» **Your assignment**:
Nothing but the lines from the top of the records through the line with "في سوق العمل المحلي." should be returned, exactly, and without pictures.

==== Data excerpts

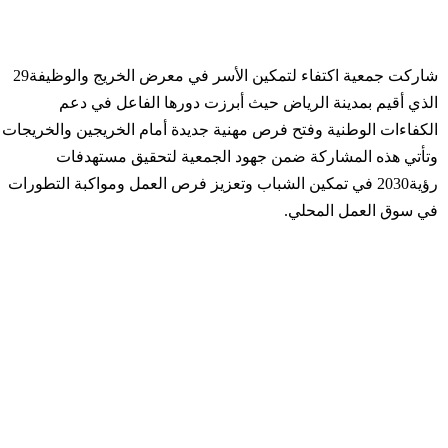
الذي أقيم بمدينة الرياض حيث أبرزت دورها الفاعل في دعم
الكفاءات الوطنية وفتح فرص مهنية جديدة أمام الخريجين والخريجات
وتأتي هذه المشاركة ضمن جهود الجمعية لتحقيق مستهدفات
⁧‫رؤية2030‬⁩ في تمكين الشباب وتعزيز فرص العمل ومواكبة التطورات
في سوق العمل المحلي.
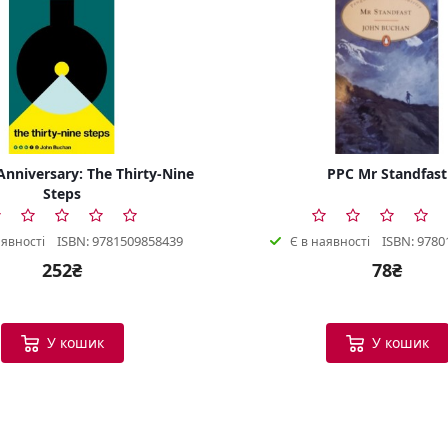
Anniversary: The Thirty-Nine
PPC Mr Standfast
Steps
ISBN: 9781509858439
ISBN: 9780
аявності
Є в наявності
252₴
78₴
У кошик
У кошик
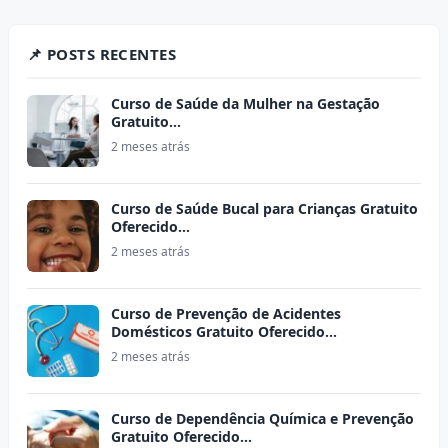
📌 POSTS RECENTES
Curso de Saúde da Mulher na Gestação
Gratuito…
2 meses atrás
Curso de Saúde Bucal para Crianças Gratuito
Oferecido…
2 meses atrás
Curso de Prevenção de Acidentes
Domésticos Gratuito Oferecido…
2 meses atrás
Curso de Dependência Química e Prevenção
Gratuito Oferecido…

========

» **Solution**:
الذي أقيم بمدينة الرياض حيث أبرزت دورها الفاعل في دعم
الكفاءات الوطنية وفتح فرص مهنية جديدة أمام الخريجين والخريجات
وتأتي هذه المشاركة ضمن جهود الجمعية لتحقيق مستهدفات
⁧‫رؤية2030‬⁩ في تمكين الشباب وتعزيز فرص العمل ومواكبة التطورات
في سوق العمل المحلي.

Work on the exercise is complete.